Il Pequod è una nave di morti, è una nave di morte. Il capitano precedente Peleg l’ha decorata con le ossa-trofeo delle balene catturate. Affonderà a causa della balena, come accadeva, aldilà della pura dinamica, nelle descrizioni dei bestiari medievali.

L'Achab di Gregory Peck

Nocchiero di questo terribile bastimento è il capitano Achab. Incurante di tutto guida il proprio equipaggio alla folle impresa dell’uccisione del terribile mostro.
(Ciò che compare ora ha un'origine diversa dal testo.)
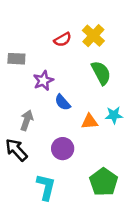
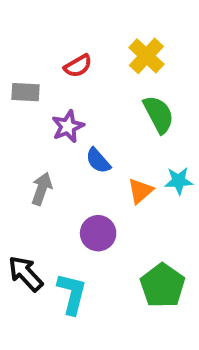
red semicircle: (63, 39) -> (78, 66), moved
orange triangle: (90, 122) -> (140, 191), turned -36
black arrow: (16, 150) -> (26, 273), moved

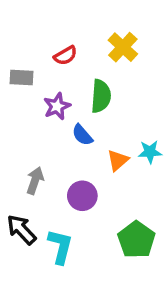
green semicircle: (159, 114) -> (101, 96), moved, turned 32
gray arrow: (42, 189) -> (35, 181), moved

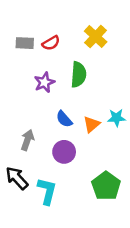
gray rectangle: (21, 78) -> (25, 43), moved
blue semicircle: (82, 135) -> (64, 119), moved

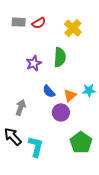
gray rectangle: (25, 43) -> (19, 22), moved
red semicircle: (51, 43) -> (39, 23), moved
purple circle: (64, 152) -> (61, 112), moved

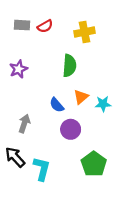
yellow cross: (73, 28) -> (84, 32), turned 36
purple star: (34, 63) -> (18, 69), moved
orange triangle: (70, 95) -> (81, 97), moved

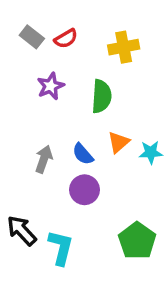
gray rectangle: (22, 25) -> (32, 37), turned 35
purple star: (18, 69) -> (51, 86), moved
gray arrow: (24, 124) -> (44, 159), moved
purple circle: (71, 129) -> (85, 190), moved

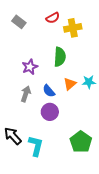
red semicircle: (66, 39) -> (53, 18), moved
purple star: (51, 86) -> (30, 67), moved
cyan star: (151, 152) -> (89, 82), moved

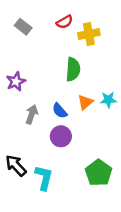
purple star: (30, 67) -> (16, 82), moved

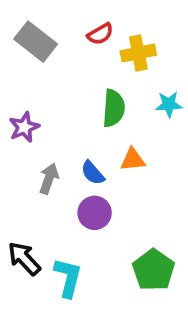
gray rectangle: (23, 27) -> (36, 42), size x1.5
cyan star: (108, 100) -> (169, 104), moved
orange triangle: (85, 102) -> (133, 160), turned 35

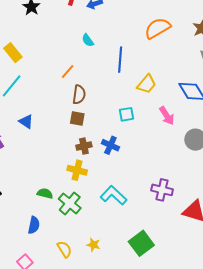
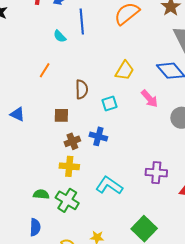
blue line: (120, 60) -> (82, 21), moved
brown semicircle: (79, 95) -> (82, 89), moved
blue triangle: (26, 122) -> (17, 114), moved

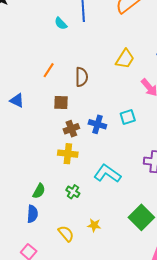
orange line: (45, 70) -> (49, 70), moved
cyan square: (110, 103) -> (128, 117), moved
green semicircle: (41, 194) -> (39, 191), moved, turned 112
green cross: (67, 200) -> (73, 192), moved, size x0.6

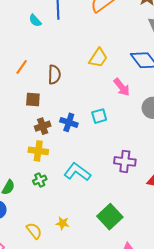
green cross: (73, 192) -> (40, 180), moved, turned 32

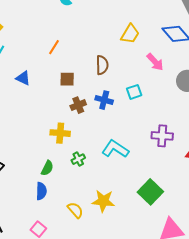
brown semicircle: (54, 75) -> (102, 65), moved
yellow cross: (38, 151) -> (60, 133), moved
yellow star: (63, 223) -> (103, 201), size x1.6

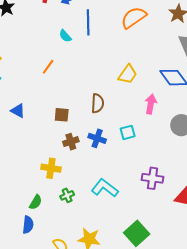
orange line: (54, 47) -> (48, 67), moved
pink arrow: (155, 62) -> (151, 104), turned -132

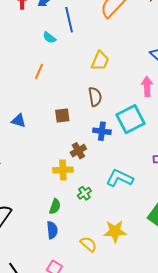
yellow trapezoid: (128, 74) -> (100, 61), moved
cyan square: (128, 132) -> (130, 119), size x1.8
brown cross: (71, 142) -> (78, 151), moved

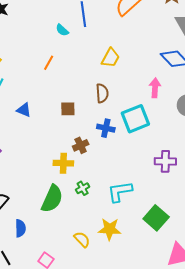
cyan L-shape: (120, 178) -> (120, 192), moved, turned -40
green semicircle: (55, 206) -> (52, 199), size x1.8
blue semicircle: (52, 230) -> (20, 228), moved

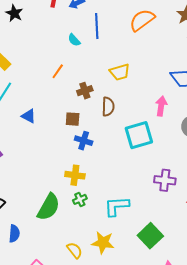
yellow trapezoid: (110, 58) -> (120, 72), turned 40
blue cross: (106, 128) -> (84, 141), moved
brown cross: (81, 145) -> (85, 91), moved
yellow cross: (63, 163) -> (75, 175), moved

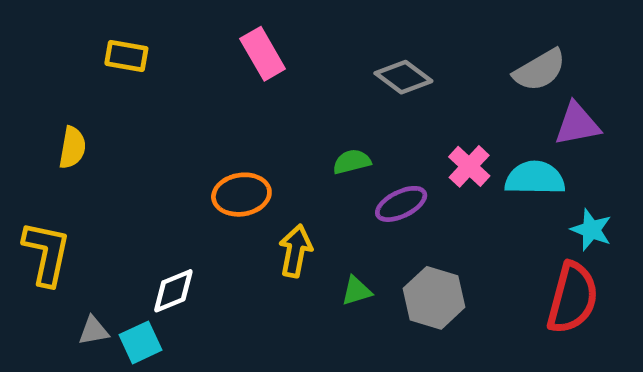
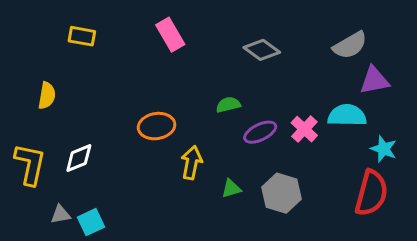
pink cross: (469, 166) -> (304, 129), moved
white diamond: (173, 291) -> (79, 158), moved

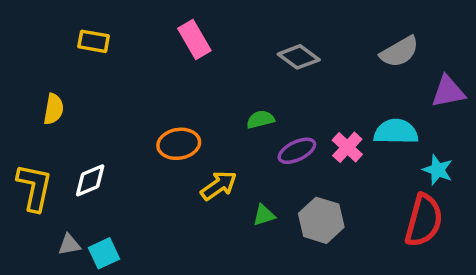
purple triangle: (374, 80) -> (448, 92), moved
yellow arrow: (192, 163) -> (219, 186), turned 44

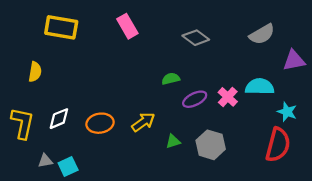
yellow rectangle: (94, 41) -> (61, 27), size x1.6
orange ellipse: (179, 144) -> (100, 123), moved

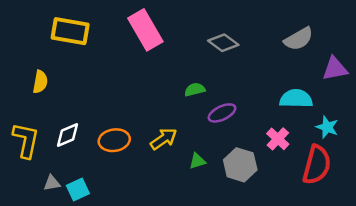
pink rectangle: (127, 26) -> (145, 30), size x1.4
pink cross: (228, 97) -> (278, 139), moved

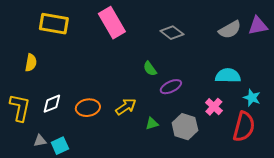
purple triangle: (335, 69) -> (258, 26), moved
green semicircle: (195, 90) -> (150, 69), turned -112

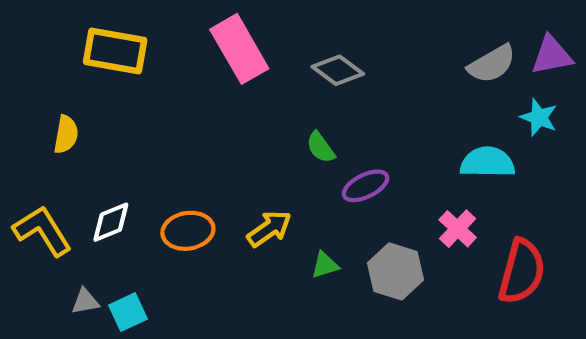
gray diamond: (172, 33) -> (338, 70), moved
cyan star: (252, 98) -> (539, 117), moved
yellow L-shape: (20, 108) -> (42, 231), turned -44

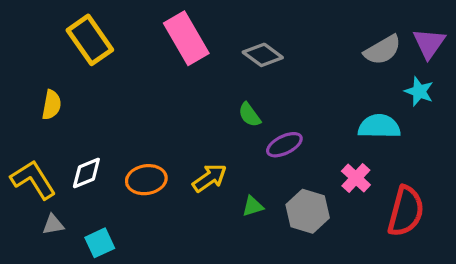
yellow rectangle: (115, 51) -> (90, 40), turned 45
purple triangle: (552, 55) -> (429, 43), turned -44
gray triangle: (85, 301) -> (53, 225), moved

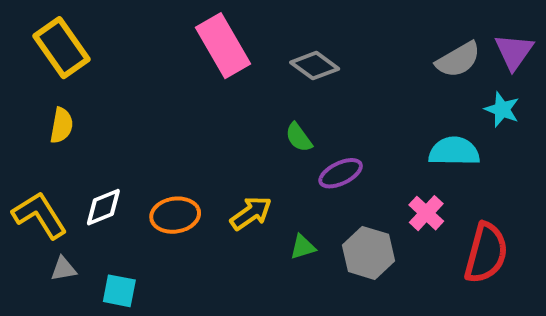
yellow rectangle: (90, 40) -> (62, 48), moved
cyan square: (100, 243) -> (119, 291), turned 36

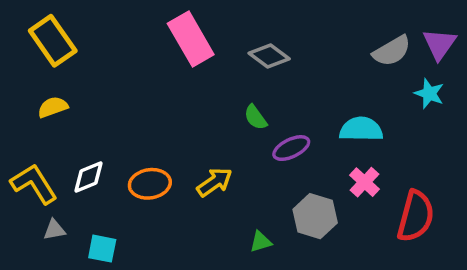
yellow semicircle: (62, 125) -> (53, 107), turned -120
cyan semicircle: (454, 151) -> (361, 129), moved
green triangle: (303, 247) -> (261, 242), moved

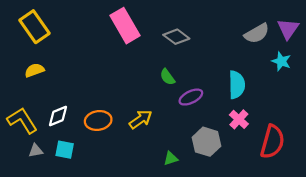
cyan semicircle: (361, 129) -> (237, 85), turned 88
cyan square: (102, 249) -> (65, 150), moved

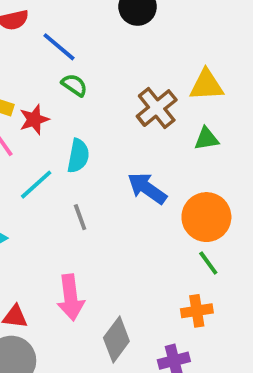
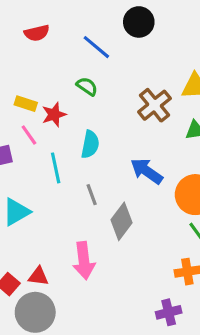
blue line: (59, 47) -> (96, 47), moved
cyan line: (36, 185) -> (56, 168), turned -60
gray diamond: (116, 340) -> (122, 221), moved

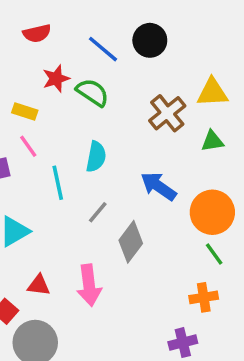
black circle: (139, 22) -> (150, 40), moved
green semicircle: (87, 86) -> (93, 92), size x1.4
red star: (54, 115) -> (56, 79), moved
gray line: (92, 195) -> (98, 212), turned 60
red triangle: (38, 276) -> (39, 285), moved

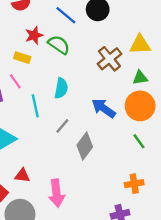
yellow rectangle: (25, 112) -> (22, 58), moved
orange circle: (212, 212) -> (140, 106), moved
green line: (214, 254) -> (139, 141), moved
pink arrow: (89, 285) -> (56, 193), moved

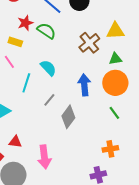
cyan semicircle: (61, 88) -> (48, 68), turned -54
cyan line: (35, 106) -> (26, 83), turned 30
blue arrow: (104, 108) -> (84, 85), turned 50

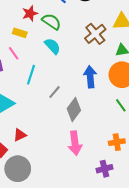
cyan semicircle: (48, 68) -> (52, 46), moved
red triangle: (15, 142) -> (20, 135), turned -32
pink arrow: (44, 157) -> (75, 143), moved

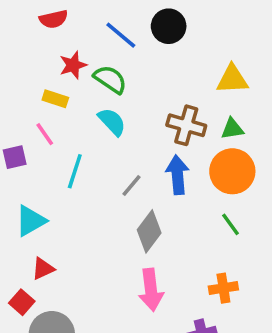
brown cross: (95, 34) -> (186, 125), moved, turned -35
gray line: (54, 92) -> (131, 185), moved
red triangle: (20, 135) -> (43, 269), moved

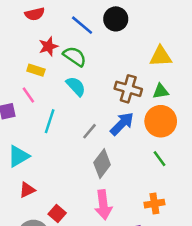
blue arrow: (177, 175) -> (122, 124), turned 50
red square: (22, 302) -> (57, 214), moved

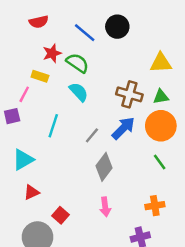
pink line: (28, 95) -> (24, 94), moved, turned 63
pink arrow: (103, 205) -> (105, 207), size x0.7

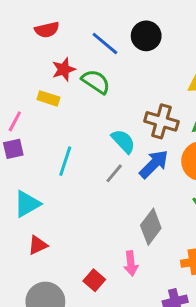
cyan semicircle: (79, 92) -> (123, 141), moved
pink line: (24, 94) -> (15, 121), moved
gray diamond: (104, 167) -> (151, 227), moved
red square: (60, 215) -> (94, 280), moved

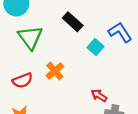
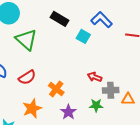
orange cross: (55, 71) -> (56, 89), moved

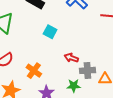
cyan square: (83, 36) -> (50, 32), moved

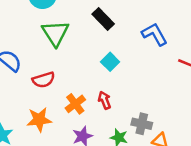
red arrow: (71, 58) -> (105, 100), moved, turned 32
Un’idea fissa la sua: se capitan Uncino c’ha rimesso una mano, Achab è mosso dalla vendetta perché il cetaceo gli ha divorato una gamba e qualcos’altro: un corpo straziato, uno spirito umiliato, l’odio covato nella convalescenza, la brama di riscatto. Moby Dick è dunque una storia dell’abisso, l'abisso reale delle profonde oscurità oceaniche e le profondità inquietanti di una mente tormentata dell'idea della salvezza: Achab si perde perché si illude di poter uccidere il demonio, il Leviatano, la Balena bianca. Si perde perché non sa resistere al richiamo della vendetta e di ultimo riscatto.

Vinicio Capossela
E qui è la fine: un’unica fiamma brucia tutto e tutti, e quella fiamma è, e non può non essere, che bianca:
Sì sì, marinai, osservatela bene, la fiamma bianca
illumina soltanto la via verso la balena bianca
sebbene tu sia luce, che prorompe dalla tenebra
io sono tenebra che prorompe dalla luce!
Io brucio con te, forza del cielo, io ti adoro sfidandoti!
Achab e Moby Dick sono complementari e opposti, una sorta di ying e yang (vedi l'articolo di Manuela Bellomo. È ancora l’acuto Capossela,che canta la fine del Pequod nella sua Fuochi fatui.
In definitiva Moby Dick di Melville, pubblicato centosessanta anni fa e tradotto da Pavese ottanta anni dopo, è un capolavoro perché parla anche di noi e del minacciosissimo oceano che stiamo attraversando in questi ultimi anni.